Significantly enriched pathways in response to influenza H5N1 virus infection at 6-h post-infection

 

Pathway Name

Gene Count

Enrichment

FDR p-value

upregulated

NOD-like receptor signaling pathway [KEGG]

58

10

0.012

RIG-I-like receptor signaling pathway [KEGG]

66

18

0.006

Chemokine receptors bind chemokines [Reactome]

51

12

0.020

Cytosolic DNA sensing pathway [KEGG]

55

17

0.019

downregulated

Packaging of telomere ends [Reactome]

43

20

0.000

RNA polymerase I promoter clearance [Reactome]

69

30

0.005

Viral mRNA translation [Reactome]

82

39

0.009

RNA polymerase I promoter opening [Reactome]

48

26

0.009

Ribosome [KEGG]

84

42

0.011

Insulin synthesis and secretion [Reactome]

126

50

0.011

Peptide chain elongation [Reactome]

82

38

0.039

Fig. 3
Fig. 3

The genes and their functional relationships within the RLR signaling pathway. Genes highlighted in red show strong M1 subtype specific differential expression in response to H5N1 virus infection at 6-h post-infection. “NA” indicates nucleic acids

RNA-Seq data was confirmed using real-time PCR on selected genes in the pathway. Relative expression levels of these selected genes peaked 6-h post-infection with both viruses, with induced levels markedly higher after infection by the H5N1 virus when compared with the H1N1 virus (Additional file 2: Figure S3).
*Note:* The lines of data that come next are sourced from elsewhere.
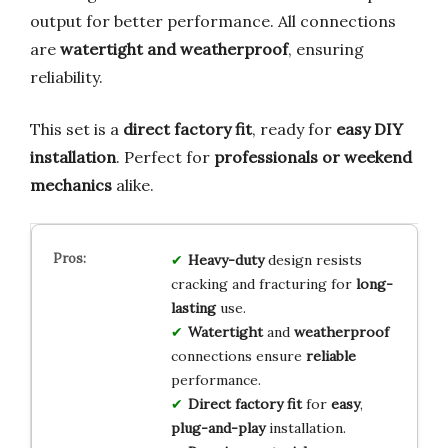
output for better performance. All connections
are
watertight and weatherproof
, ensuring
reliability.
This set is a
direct factory fit
, ready for
easy DIY
installation
. Perfect for
professionals or weekend
mechanics
alike.
Heavy-duty
design resists
cracking and fracturing for
long-
lasting
use.
Watertight
and
weatherproof
connections ensure
reliable
performance.
Direct factory fit
for
easy
,
plug-and-play
installation.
Positive and negative regulation of antiviral responses in H5N1 virus-infected macrophages

To get a better understanding of how innate immune response regulated after influenza A virus infection, we compared the expression level of the suppressors of cytokine signaling (SOCS) in H5N1 and H1N1 virus infected cells. The SOCS family, consisting of eight members, SOCS1–7 and cytokine inducible SH2 containing protein (CISH), are negative regulators for cytokine responses. As illustrated in Fig. 4, expression of SOCS1 and SOCS3 were at least 2.5-fold higher in H5N1 virus-infected macrophages than in mock-infected cells at 6-h post infection. By contrast, SOCS genes were not significantly up-regulated following H1N1 virus infection. These observations are in agreement with our previous microarray data. SOCS1 and SOCS3 are also known to act as negative regulators of influenza A H3N2 virus triggered innate immune response by suppression of type I IFN expression and signaling [19].
Fig. 4
Fig. 4

Expression patterns of the SOCS family genes at 1-, 3-, and 6-h post-infection compared to mock infection. SOCS1 and SOCS3 were expressed with at least 2.5-fold higher in H5N1-infected macrophages than in mock-infected control cells at 6-h post-infection. No genes were significantly up-regulated in H1N1 virus-infected cells

To assess if up-regulation of SOCS at early stages of H5N1 virus infection would correlate with decreased expression of antiviral IFNs later in infection, we extended our investigation to later time points. While IFN-β was found to be hyper-induced in H5N1- compared to H1N1 virus-infected macrophages at 6-h post infection, the expression of IFN-β started to fall in H5N1 virus-infected cells at 8-h post infection. Expression of IFN-β in H5N1 virus-infected cells continued to fall at 12 and 24-h post infection, while increased expression of IFN-β was observed in H1N1 virus-infected cells during the same period (Fig. 5a).
Fig. 5
Fig. 5

Kinetics of antiviral gene expression and virus replication in influenza A virus infected human macrophages. Expression of IFN-β in human macrophages after (a) single-round or (b) multiple-rounds of influenza A virus replication. Expression kinetics of antiviral genes, (c) ISG15 and (d) MxA in response to influenza A virus infection. e Influenza A viral replication kinetics in human macrophages. Data of mean ± S.D. of three independent experiments are shown

As SOCS1 and SOCS3 were induced by H5N1 virus in the initial round of viral replication at 6-h post infection, we next investigated if this cellular event could affect the expression of IFN-β after multiple rounds of influenza virus replication by infecting the cells using MOI of 0.001. IFN-β expression was found to be hyper-induced after H5N1 virus infection compared that with H1N1 virus infection at 48-h post infection. Interestingly, at later post infection time, IFN-β was significantly decreased in H5N1 virus-infected cells, while there was a further increase in response to H1N1 virus infection (Fig. 5b). Similar expression pattern of interferon-stimulated gene (ISG) (Fig. 5c) and myxovirus resistance protein 1 (MxA) (Fig. 5d) was observed as well. Viral replication kinetics correlated well with the expression kinetics of these antiviral genes of which H5N1 virus infection results in a much higher viral load compared to H1N1 virus infection in macrophages, especially at later post-infection time (Fig. 5e). This data highlights the importance of SOCS1 and SOCS3 in H5N1 virus-induced innate immune response, suggesting a possible relationship between hyper-induction of these negative regulators of IFN signaling in the initial rounds of virus replication, with a concomitant decreased expression in antiviral genes leading to an increase in viral load at the later stage of infection that could contribute to the pathogenesis of H5N1 virus infection.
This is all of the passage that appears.